Re: Funniest Variable/Subroutine names
by maverick (Curate) on Apr 05, 2002 at 14:43 UTC
    Once upon a long time ago I had some cron jobs that emailed me in the event of critical errors...
    open (OUTPUT,">$some_file") || drop_dead("Couldn't open outputfile: $! +");
    Another story that I wasn't direct witness to involved some HP server of some sort on some bleeding edge hardware. The thing kept crashing, finally they worked their way up the tech support chain to one of the kernel developers.
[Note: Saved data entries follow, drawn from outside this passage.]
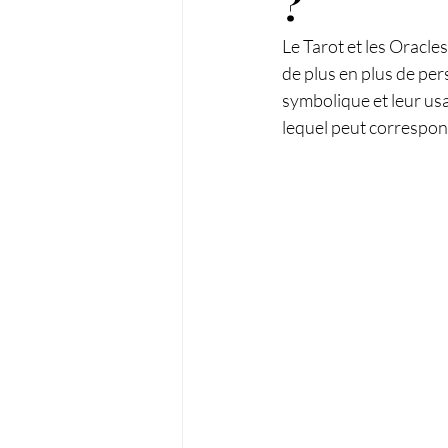
?
Le Tarot et les Oracle
de plus en plus de pers
symbolique et leur us
lequel peut correspon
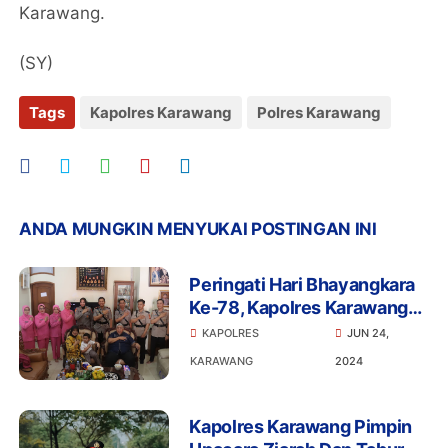
Karawang.
(SY)
Tags
Kapolres Karawang
Polres Karawang
ANDA MUNGKIN MENYUKAI POSTINGAN INI
Peringati Hari Bhayangkara
Ke-78, Kapolres Karawang
Gelar Anjangsana
KAPOLRES
JUN 24,
KARAWANG
2024
Kapolres Karawang Pimpin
He told them to add the following to the kernel boot options:
    magic_fairy_dust=7
    The machine ran perfectly from then on.

    /\/\averick
    OmG! They killed tilly! You *bleep*!!

      magic_fairy_dust=7

      Thats frightening, but at the same time it seems to make a lot of sense :-)
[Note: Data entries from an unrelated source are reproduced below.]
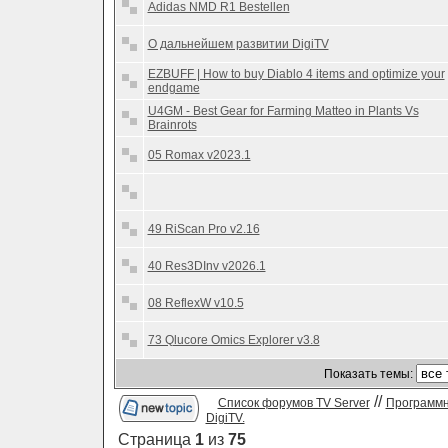
Adidas NMD R1 Bestellen
О дальнейшем развитии DigiTV
EZBUFF | How to buy Diablo 4 items and optimize your
endgame
U4GM - Best Gear for Farming Matteo in Plants Vs
Brainrots
05 Romax v2023.1
49 RiScan Pro v2.16
40 Res3DInv v2026.1
08 ReflexW v10.5
73 Qlucore Omics Explorer v3.8
Показать темы:
//
Список форумов TV Server
Программн
DigiTV.
Страница
1
из
75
      ---If it doesn't fit use a bigger hammer
Re: Funniest Variable/Subroutine names
by perrin (Chancellor) on Apr 05, 2002 at 16:09 UTC
    I just name all of my subroutines do_it().
Re: Funniest Variable/Subroutine names
by thelenm (Vicar) on Apr 05, 2002 at 17:46 UTC
    I wrote a compiler for a class once with a guy who named temporary variables with prefixes and suffixes like
    char MrCharacter; int Intster; double MrsPlatypus;
    The funniest one (late at night, so I guess you had to be there) was 'DrChickenster'. I don't have any idea what that variable was supposed to do. :-)
Re: Funniest Variable/Subroutine names
by munchie (Monk) on Apr 05, 2002 at 20:51 UTC
    Try writing subroutines like this:

    sub liminal_messages {} sub ordinate_flunky {} sub par_perl_subroutine {}

    > munchie, the number munchin newb
    Llama: The other other white meat!
    (you had to be there :-P)

Re: Funniest Variable/Subroutine names
by pdcawley (Hermit) on Apr 05, 2002 at 20:53 UTC
    In the as yet unreleased Acme's::Abbreviations you will find such delights as
    @ISA = 'Bloody Silly Thing To Do'; sub can't {...} sub won't {...} ... sub mustn't { my $target = shift; my $method = shift; no strict 'refs'; my $old_glob = \ $ {"${target}::"}{$method}; delete $ {"${target}::"}{$method}; *{"$target\::$method"} = *{$old_glob}{$_} for (qw/ SCALAR HASH ARRAY IO /); 1; }
    well, you know, it seemed like a silly thing to do at the time.
Re: Funniest Variable/Subroutine names
by tachyon (Chancellor) on Apr 06, 2002 at 02:19 UTC
    fork() while 'waiting for system to crash'

    cheers

    tachyon

    s&&rsenoyhcatreve&&&s&n.+t&"$'$`$\"$\&"&ee&&y&srve&&d&&print

Re: Funniest Variable/Subroutine names
by smocc (Novice) on May 19, 2005 at 13:52 UTC
    One of my personal favorite things like this was in a C++ class while the teacher was constructing a sample linked list for the class. We decided to name the list object (we made a linked list class) Bob.
    It got interesting once we started to create members for Bob like:
    bob.getTail(); bob.getHead(); bob.InsertintoTail();
    Well I thought it was funny, anyway.
    As for me, I will occaisionally write stuff like
    blah de $blah or die "I canna do it, Cap'n!";
       ---------- "We shall peck them to death tomorrow, my dear."
Re: Funniest Variable/Subroutine names
by djohnston (Scribe) on May 19, 2005 at 21:43 UTC
    After extracting a friend's Perl module, I got a little chuckle from his CHANGES file...
    cat CHANGES Everything's different now.